_WORK ITEM_. Search the material below for "CUSTOM" and copy every line where it occurs.

INPUT DATA START

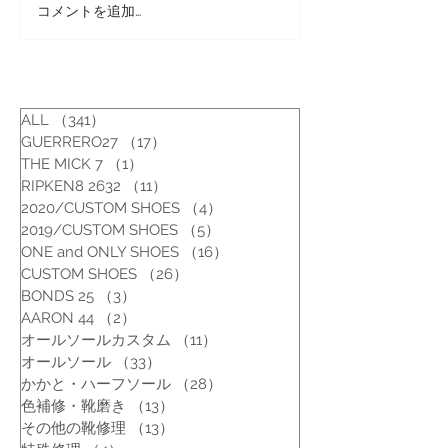
コメントを追加…
ゲレーロ３種類を比較し
贅沢な普段履き
てみた
ロ！
ALL
（341）
341件の記事
GUERRERO27
（17）
17件の記事
THE MICK 7
（1）
1件の記事
RIPKEN8 2632
（11）
11件の記事
2020/CUSTOM SHOES
（4）
4件の記事
2019/CUSTOM SHOES
（5）
5件の記事
ONE and ONLY SHOES
（16）
16件の記事
CUSTOM SHOES
（26）
26件の記事
BONDS 25
（3）
3件の記事
AARON 44
（2）
2件の記事
オールソールカスタム
（11）
11件の記事
オールソール
（33）
33件の記事
かかと・ハーフソール
（28）
28件の記事
色補修・靴磨き
（13）
13件の記事
その他の靴修理
（13）
13件の記事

INPUT DATA END

_RESPONSE_.
2020/CUSTOM SHOES
2019/CUSTOM SHOES
CUSTOM SHOES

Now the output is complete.